A paisagem se caracteriza por um mosaico de florestas de distintas fisionomias e estados, áreas de cultivos e zonas naturais em recuperação.
As grandes extensões apresentam pastagens naturais pampeanas, interrompidas por lagoas salobras, baixos salinos, dunas móveis e solos arenosos.
Esta diversidade de ambientes é influenciada pelas regiões chaqueña, do monte e pampeana.
As estratégias de ação conjunta para proteger o Caldén
O acordo estabelece múltiplas linhas de trabalho para a conservação do Caldén e seu ecossistema associado.
Graças a este, as pastas ambientais signatárias poderão desenvolver diversas atividades coordenadas:
- Monitoramento da biodiversidade da floresta de caldén
- Levantamento de produtores e campos
- Declaração de Áreas Produtoras de Sementes Nativas (APSN)
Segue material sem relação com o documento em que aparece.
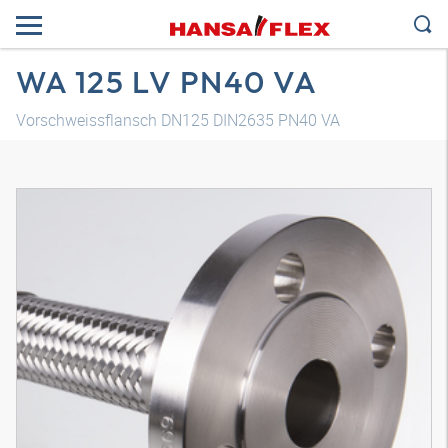
WA 125 LV PN40 VA
Vorschweissflansch DN125 DIN2635 PN40 VA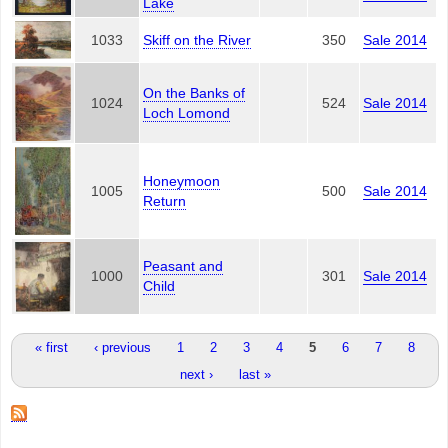
Lake
1033
Skiff on the River
350
Sale 2014
On the Banks of
1024
524
Sale 2014
Loch Lomond
Honeymoon
1005
500
Sale 2014
Return
Peasant and
1000
301
Sale 2014
Child
Pages
« first
‹ previous
1
2
3
4
5
6
7
8
next ›
last »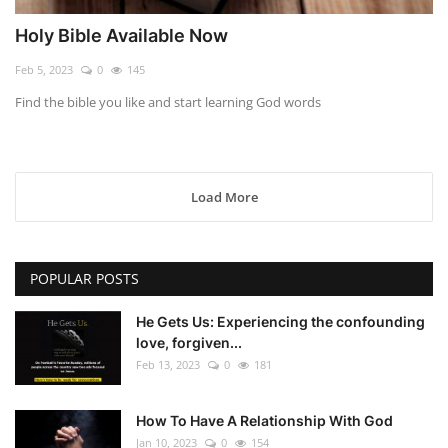
Holy Bible Available Now
Feb 5, 2023
0
145
Find the bible you like and start learning God words
Load More
POPULAR POSTS
He Gets Us: Experiencing the confounding
love, forgiven...
Feb 13, 2023
0
181
How To Have A Relationship With God
Jan 10, 2023
0
154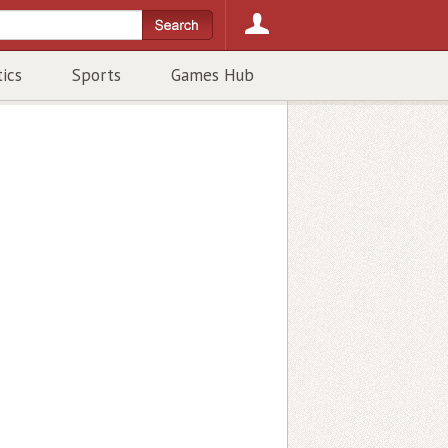
tics
Sports
Games Hub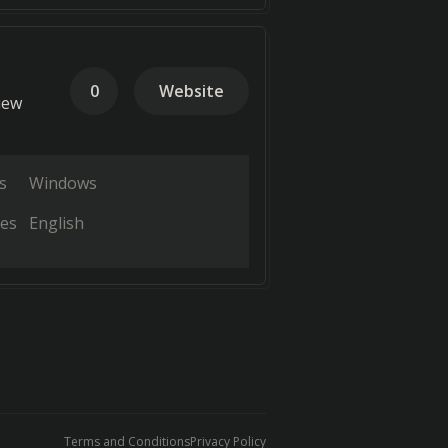
0
Website
iew
s
Windows
es
English
Terms and Conditions
Privacy Policy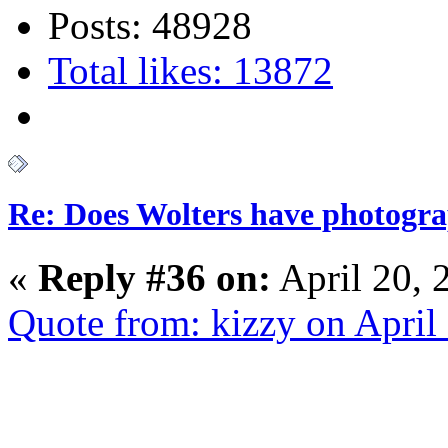
Posts: 48928
Total likes: 13872
Re: Does Wolters have photogra
«
Reply #36 on:
April 20, 
Quote from: kizzy on April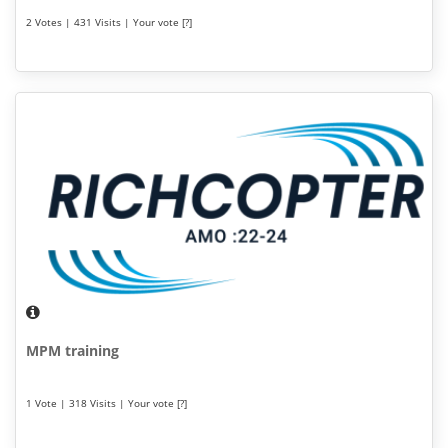
2 Votes | 431 Visits | Your vote [?]
MPM training
1 Vote | 318 Visits | Your vote [?]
- Produção de exemplares de caldén com genética proveniente das três províncias para restauração ecológica
- Colocação de sinalização viária, informativa, normativa e educativa
- Colaboração entre guarda-parques e auxiliares de conservação
- Execução de campanhas de comunicação para a valorização do caldén
- Elaboração de convênios com proprietários privados para certificação de boas práticas produtivas
- Articulação com governos locais e universidades regionais

O marco de colaboração institucional busca unir esforços em programas e projetos que reconheçam a transcendência ambiental, educativa, social e produtiva da espécie.
Os serviços ambientais em perigo
O ecossistema do caldén cumpre funções ecológicas essenciais como regulação hidrológica, provisão de forragem, habitat de fauna e armazenamento de carbono, entre outros serviços ambientais que a floresta fornece.
Atualmente, as florestas de caldén apresentam sinais de degradação em toda a sua extensão.
Essa deterioração se reflete em um processo de arbustização que provoca danos a nível produtivo e ecológico pelo elevado risco de incêndio.
A colaboração inclui articulação com a Universidade Nacional de Río Cuarto, a Universidade Nacional de Córdoba, a Universidade Provincial de Córdoba, a Universidade Nacional de La Pampa, o Banco Nacional de Germoplasma de Neltuma e as Sociedades Rurais do Sul.
O território é composto por conjuntos de unidades de conservação, terras produtivas, assentamentos humanos e áreas de transição que requerem gestão coordenada.
A conservação do Caldén representa um desafio interprovincial que busca reverter a degradação atual mediante ações concretas de monitoramento, produção e educação ambiental.
O acordo marca um precedente de cooperação regional para a proteção de ecossistemas nativos únicos na Argentina.